There's no doubt, provincial government policy shows a bias against grizzly bear viewing even though the sector is expected to grow in economic importance and proposes a much more sustainable and humane way for the general public to enjoy grizzlies than a limited entry sport trophy hunt. The Commercial Bear Viewing Association of British Columbia lists 11 member companies and the industry is growing exponentially.

Flaunting Public Opinion

Clearly, BC citizens expect much more in terms of protecting grizzly bears. In fact, while wealthy trophy hunters fly in from around the globe to shoot bears in BC, an overwhelming majority of citizens are in support of an outright ban on grizzly bear sport hunting in British Columbia. According to a random poll conducted by Ipsos Reid in 2009, 79% of British Columbians oppose the trophy hunt of bears in the Great Bear Rainforest. Five other polls have been done since 2000 on this issue, and they all show the vast majority of British Columbians oppose the trophy hunt, including a majority of BC-registered hunters.

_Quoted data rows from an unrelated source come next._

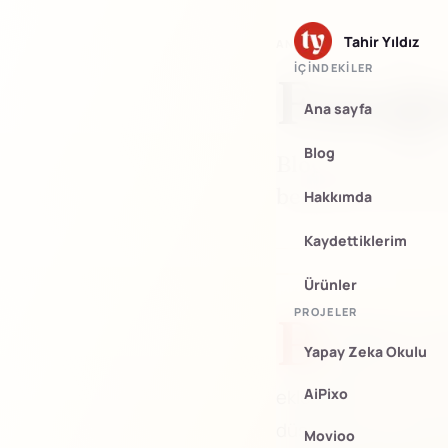
Tahir Yıldız
ANA SAYFA
/
FOTOĞRAF
İÇINDEKILER
Fotoğr
Ana sayfa
Blog
Blogda bazı yazı
benim de uzun s
Hakkımda
Kaydettiklerim
Ürünler
PROJELER
B
logda bazı yazı
Yapay Zeka Okulu
benim de uzun 
AiPixo
eklediğiniz sürece,
düşünüyorum. Altta 
Movioo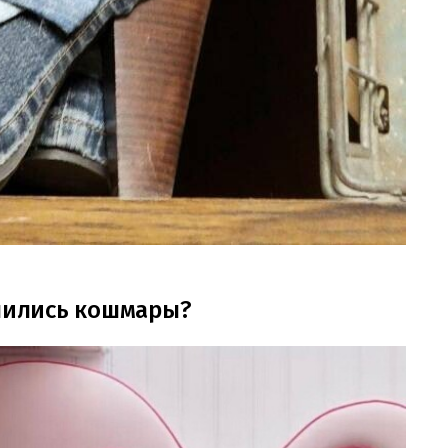
снились кошмары?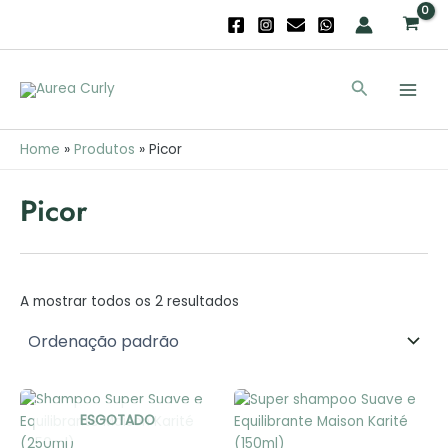
Skip
to
content
Main
Search
Men
Home
Produtos
Picor
Picor
A mostrar todos os 2 resultados
ESGOTADO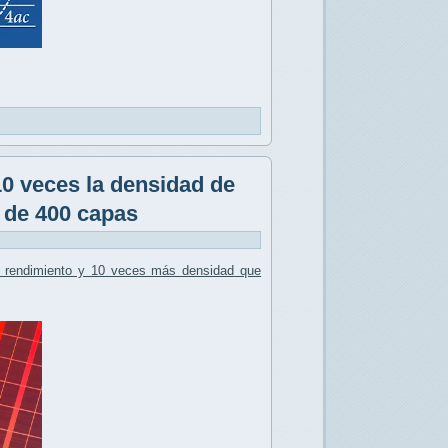
0 veces la densidad de
de 400 capas
 rendimiento y 10 veces más densidad
que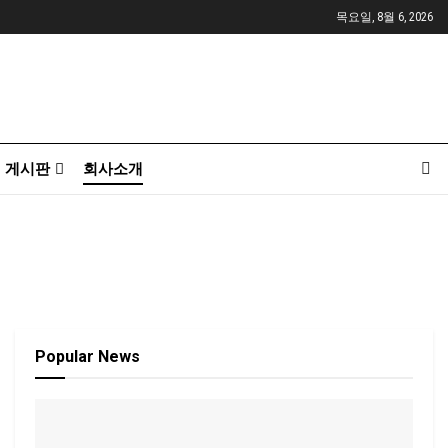
목요일, 8월 6, 2026
게시판
회사소개
Popular News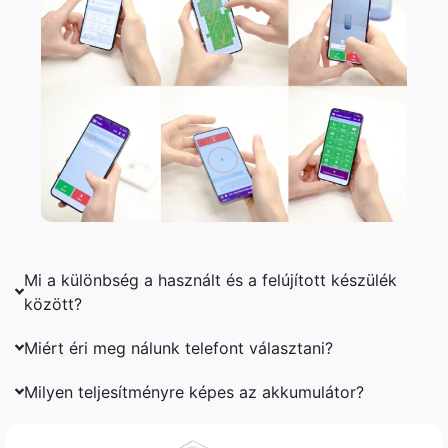
Mi a különbség a használt és a felújított készülék
között?
Miért éri meg nálunk telefont választani?
Milyen teljesítményre képes az akkumulátor?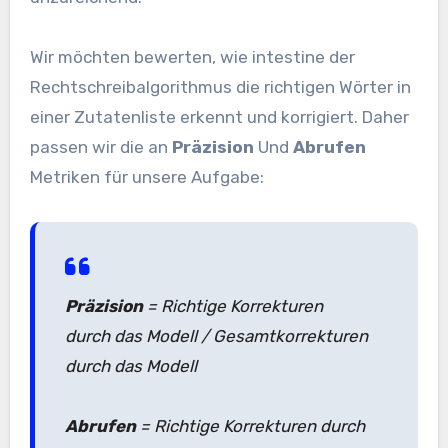
Wir möchten bewerten, wie intestine der
Rechtschreibalgorithmus die richtigen Wörter in
einer Zutatenliste erkennt und korrigiert. Daher
passen wir die an
Präzision
Und
Abrufen
Metriken für unsere Aufgabe:
Präzision
= Richtige Korrekturen
durch das Modell / ​Gesamtkorrekturen
durch das Modell
Abrufen
= Richtige Korrekturen durch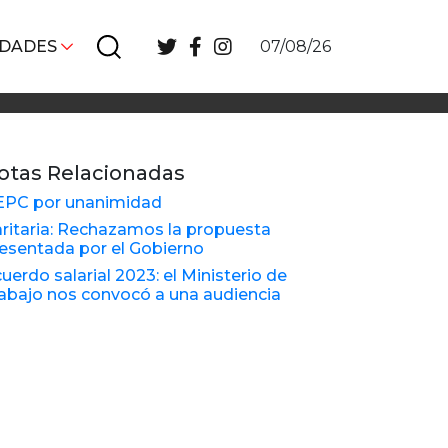
IDADES
07/08/26
otas Relacionadas
EPC por unanimidad
ritaria: Rechazamos la propuesta
esentada por el Gobierno
uerdo salarial 2023: el Ministerio de
abajo nos convocó a una audiencia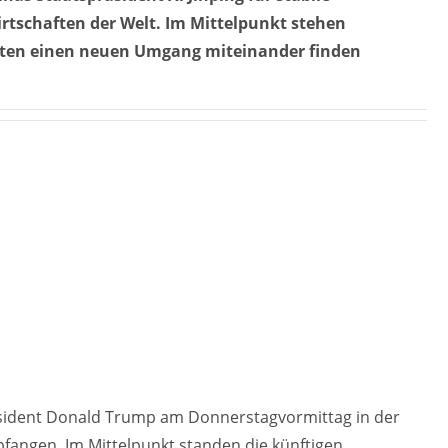
tschaften der Welt. Im Mittelpunkt stehen
taaten einen neuen Umgang miteinander finden
räsident Donald Trump am Donnerstagvormittag in der
fangen. Im Mittelpunkt standen die künftigen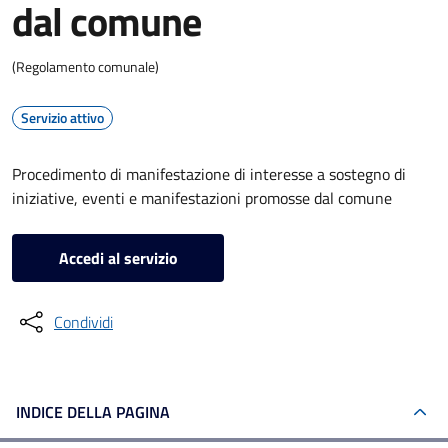
dal comune
(Regolamento comunale)
Servizio attivo
Procedimento di manifestazione di interesse a sostegno di
iniziative, eventi e manifestazioni promosse dal comune
Accedi al servizio
Condividi
INDICE DELLA PAGINA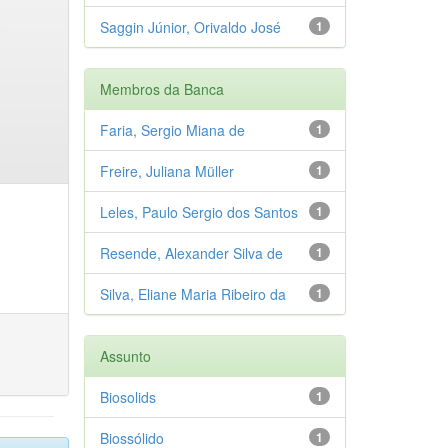
Saggin Júnior, Orivaldo José
1
Membros da Banca
Faria, Sergio Miana de
1
Freire, Juliana Müller
1
Leles, Paulo Sergio dos Santos
1
Resende, Alexander Silva de
1
Silva, Eliane Maria Ribeiro da
1
Assunto
Biosolids
1
Biossólido
1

British Columbia supports one of the greatest diversity of bears in the world, however, our government continues to treat bears as an expendable resource. The science behind the population estimates on which annual hunting rates are based is flawed, and arguments in support of grizzly bear hunting are based on false assumptions about the economic importance of the hunt. Clearly, a growing number of people believe it is time to end the trophy hunt before these animals are pushed to the brink of extinction or extirpated as they have been elsewhere in the continent.

Why do we allow the bear hunt to continue? This question has been put to government by over 100,000 people in recent months, and they have yet to be provided with an answer that addresses the three pillars outlined here.  

***

 Ian McAllister is the co-founder of Pacific Wild, www.pacificwild.org a wildlife conservation group based out of the BC central coast. He is a co-author of the recently released Salmon Bears, Giants of the Rainforest, (Orca Books).